Tally how many lines of these entries hold the string "Service". Return the number alone.

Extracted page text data
____________________
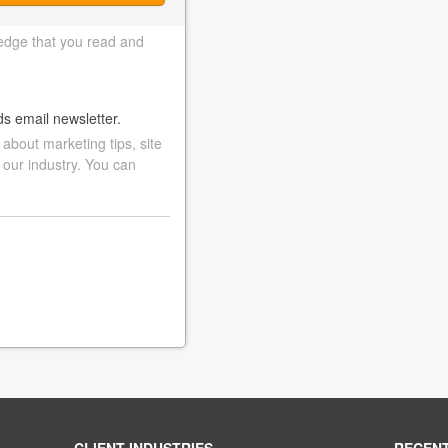
edge that you read and
ds email newsletter.
bout marketing tips, site
 our industry. You can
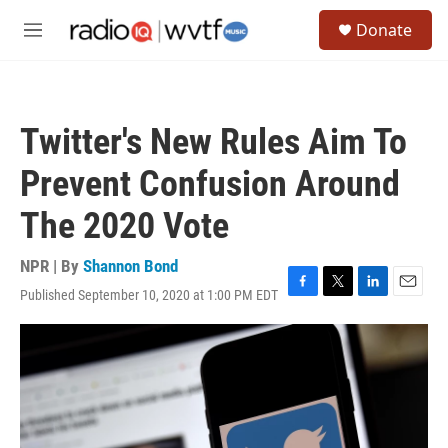
Skip to main content
S
Donate
e
M
a
e
r
n
c
u
h
Twitter's New Rules Aim To
u
e
Prevent Confusion Around
r
y
The 2020 Vote
NPR | By
Shannon Bond
Published September 10, 2020 at 1:00 PM EDT
F
T
L
E
a
w
i
m
c
i
n
a
e
t
k
i
b
t
e
l
o
e
d
o
r
I
k
n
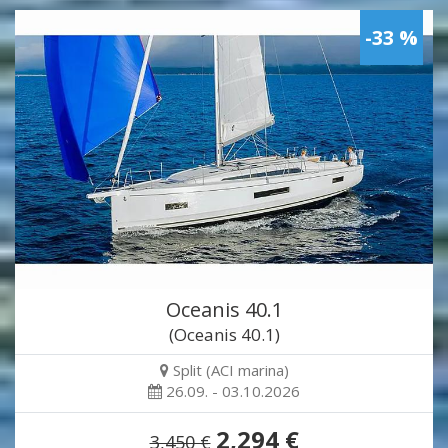
-33 %
Oceanis 40.1
(Oceanis 40.1)
Split (ACI marina)
26.09. - 03.10.2026
2,294 €
3,450 €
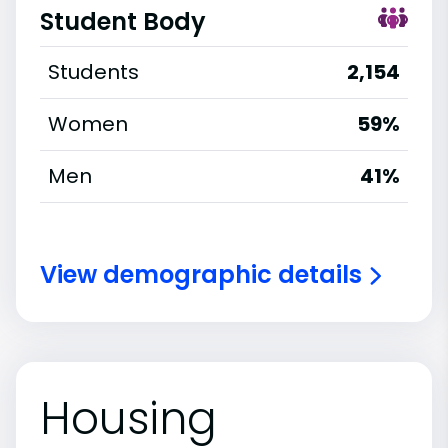
Student Body
Students
2,154
Women
59%
Men
41%
View demographic details
Housing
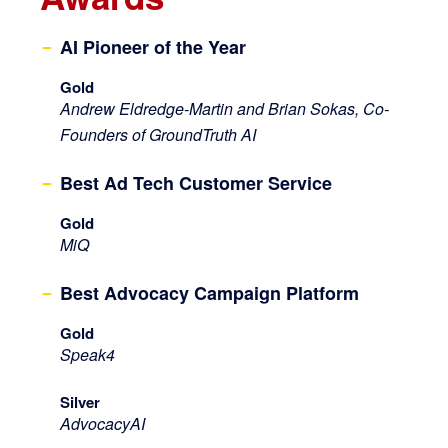
AI Pioneer of the Year
Gold
Andrew Eldredge-Martin and Brian Sokas, Co-
Founders of GroundTruth AI
Best Ad Tech Customer Service
Gold
MiQ
Best Advocacy Campaign Platform
Gold
Speak4
Silver
AdvocacyAI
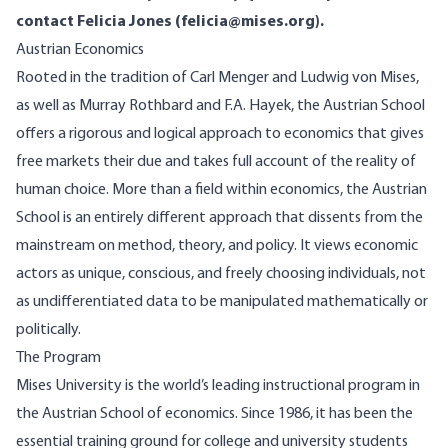
contact Felicia Jones (
felicia@mises.org
).
Austrian Economics
Rooted in the tradition of Carl Menger and Ludwig von Mises,
as well as Murray Rothbard and F.A. Hayek, the Austrian School
offers a rigorous and logical approach to economics that gives
free markets their due and takes full account of the reality of
human choice. More than a field within economics, the Austrian
School is an entirely different approach that dissents from the
mainstream on method, theory, and policy. It views economic
actors as unique, conscious, and freely choosing individuals, not
as undifferentiated data to be manipulated mathematically or
politically.
The Program
Mises University is the world’s leading instructional program in
the Austrian School of economics. Since 1986, it has been the
essential training ground for college and university students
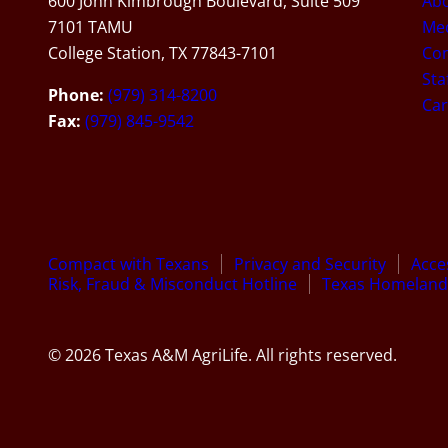
600 John Kimbrough Boulevard, Suite 509
Ab
7101 TAMU
Med
College Station, TX 77843-7101
Con
Sta
Phone:
(979) 314-8200
Car
Fax:
(979) 845-9542
Compact with Texans
Privacy and Security
Acces
Risk, Fraud & Misconduct Hotline
Texas Homeland 
© 2026 Texas A&M AgriLife. All rights reserved.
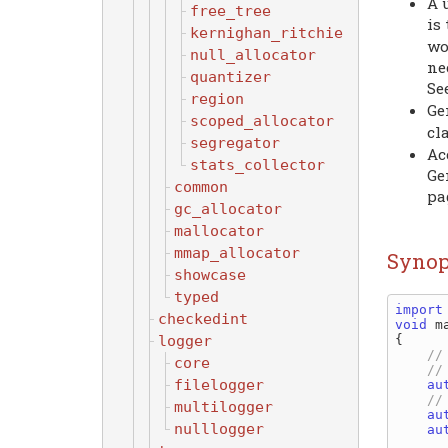
A 
free_tree
is
kernighan_ritchie
wo
null_allocator
ne
quantizer
Se
region
Ge
scoped_allocator
cl
segregator
Ac
stats_collector
Ge
common
pa
gc_allocator
mallocator
mmap_allocator
Synop
showcase
typed
import
checkedint
void
 ma
logger
{

core
filelogger
au
multilogger
au
nulllogger
au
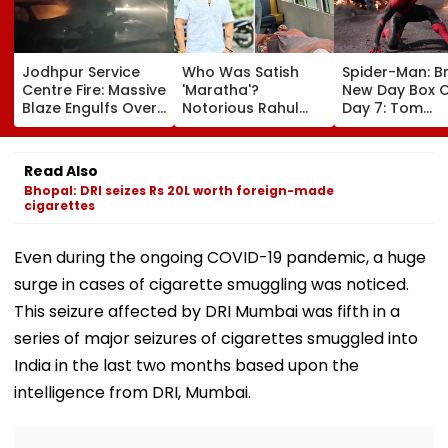
Jodhpur Service
Who Was Satish
Spider-Man: B
Centre Fire: Massive
'Maratha'?
New Day Box O
Blaze Engulfs Over
Notorious Rahul
Day 7: Tom
50 Vehicles; 12 Fire
Apartment Gang
Holland's Film
Tenders Deployed
Member Brutally
₹15.20 Crore; In
As Short Circuit
Killed In Surat;
Total Crosses 
Read Also
Suspected | Video
Head Split Open &
Crore
Bhopal: DRI seizes Rs 20L worth foreign-made
Fingers Chopped
cigarettes
Even during the ongoing COVID-19 pandemic, a huge
surge in cases of cigarette smuggling was noticed.
This seizure affected by DRI Mumbai was fifth in a
series of major seizures of cigarettes smuggled into
India in the last two months based upon the
intelligence from DRI, Mumbai.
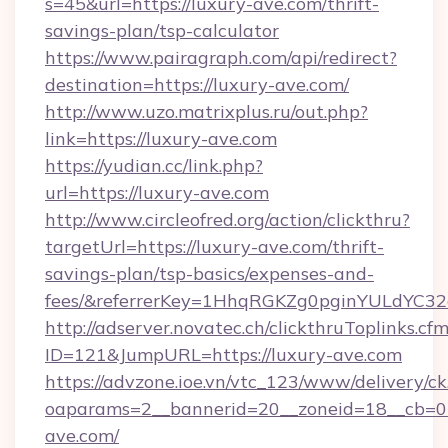
s=45&url=https://luxury-ave.com/thrift-
savings-plan/tsp-calculator
https://www.pairagraph.com/api/redirect?
destination=https://luxury-ave.com/
http://www.uzo.matrixplus.ru/out.php?
link=https://luxury-ave.com
https://yudian.cc/link.php?
url=https://luxury-ave.com
http://www.circleofred.org/action/clickthru?
targetUrl=https://luxury-ave.com/thrift-
savings-plan/tsp-basics/expenses-and-
fees/&referrerKey=1HhqRGKZg0pginYULdYC32a
http://adserver.novatec.ch/clickthruToplinks.cf
ID=121&JumpURL=https://luxury-ave.com
https://advzone.ioe.vn/vtc_123/www/delivery/ck
oaparams=2__bannerid=20__zoneid=18__cb=01
ave.com/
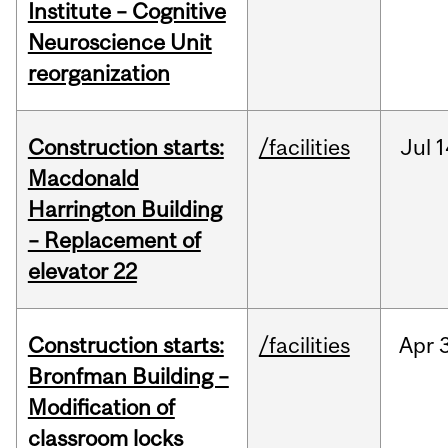
Institute – Cognitive
Neuroscience Unit
reorganization
Construction starts:
/facilities
Jul
1
Macdonald
Harrington Building
– Replacement of
elevator 22
Construction starts:
/facilities
Apr
Bronfman Building –
Modification of
classroom locks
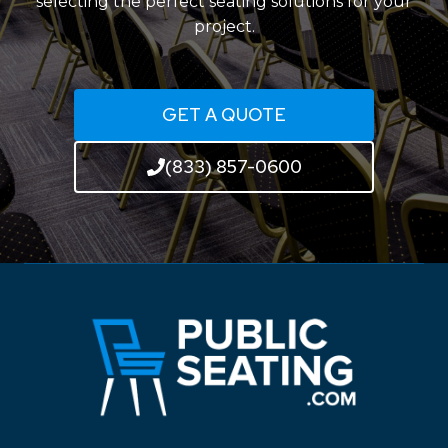
selecting the perfect seating solutions for your
project.
GET A QUOTE
(833) 857-0600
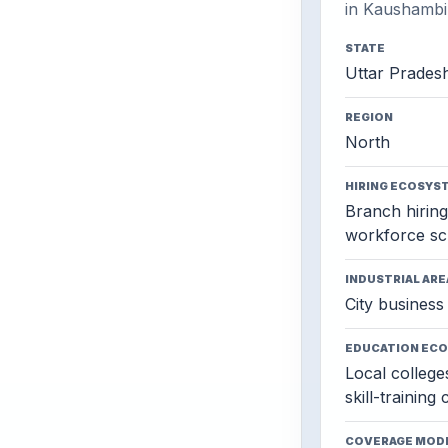
in Kaushambi
STATE
Uttar Prades
REGION
North
HIRING ECOSYS
Branch hiring,
workforce sc
INDUSTRIAL ARE
City business 
EDUCATION EC
Local colleges
skill-training
COVERAGE MOD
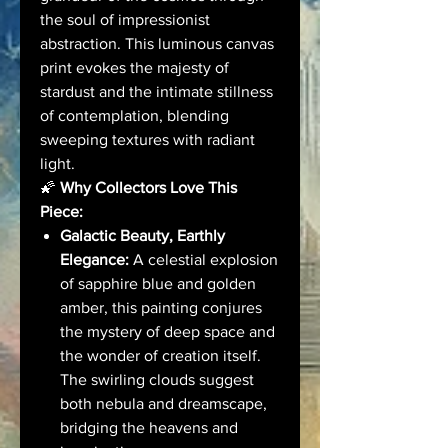
the soul of impressionist
abstraction. This luminous canvas
print evokes the majesty of
stardust and the intimate stillness
of contemplation, blending
sweeping textures with radiant
light.
🌠
Why Collectors Love This
Piece:
Galactic Beauty, Earthly
Elegance:
A celestial explosion
of sapphire blue and golden
amber, this painting conjures
the mystery of deep space and
the wonder of creation itself.
The swirling clouds suggest
both nebula and dreamscape,
bridging the heavens and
____________________
* REPLY: 2